Our clinical report is similar to the world literature and enhances the difficulty of diagnosing such an entity. Our patient who did not recall the ingestion, had non specific symptoms and laboratory results as well as US and CT showed a hepatic abscess on the left lobe and its fistulous track. The diagnosis was obtained after exploratory laparotomy. Considering all issues we suppose that the chicken bone perforated through the pylorus.

Hepatic abscess treatment includes aspiration and antibiotic therapy[4]. Nevertheless if we suspect perforation of the gut caused by a foreign body or it is detected by radiography, US or CT, surgery is the option[13], although there are some descriptions of endoscopic[4,12,15] or percutaneous[4,14] removal. In our case surgery not only allowed to make a diagnosis but also treated it.
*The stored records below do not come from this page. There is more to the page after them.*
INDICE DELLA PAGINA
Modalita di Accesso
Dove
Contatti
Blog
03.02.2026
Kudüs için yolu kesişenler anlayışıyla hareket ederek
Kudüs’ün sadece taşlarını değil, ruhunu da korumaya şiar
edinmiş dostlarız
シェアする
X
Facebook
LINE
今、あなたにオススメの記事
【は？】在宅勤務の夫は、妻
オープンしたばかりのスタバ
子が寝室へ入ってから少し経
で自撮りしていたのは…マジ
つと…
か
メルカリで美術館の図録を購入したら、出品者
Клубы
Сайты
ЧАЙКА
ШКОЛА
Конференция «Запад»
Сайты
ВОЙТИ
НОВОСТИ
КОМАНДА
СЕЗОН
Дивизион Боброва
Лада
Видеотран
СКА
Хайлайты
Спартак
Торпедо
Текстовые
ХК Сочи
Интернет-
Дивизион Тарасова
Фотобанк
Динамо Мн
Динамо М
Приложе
In conclusion, hepatic abscess diagnosis based on perforation of the gastrointestinal tract caused by a foreign body is difficult due to a variety of non specific symptoms and because patients are often unaware of the ingestion. In a hepatic abscess that does not respond to aspiration and antibiotic therapy we should look for an aetiology. Despite its rarity we should consider a foreign body and surgical therapy. Surgery still has a major role in the diagnosis and treatment of hepatic abscess induced by a foreign body although US and CT may establish it in some cases.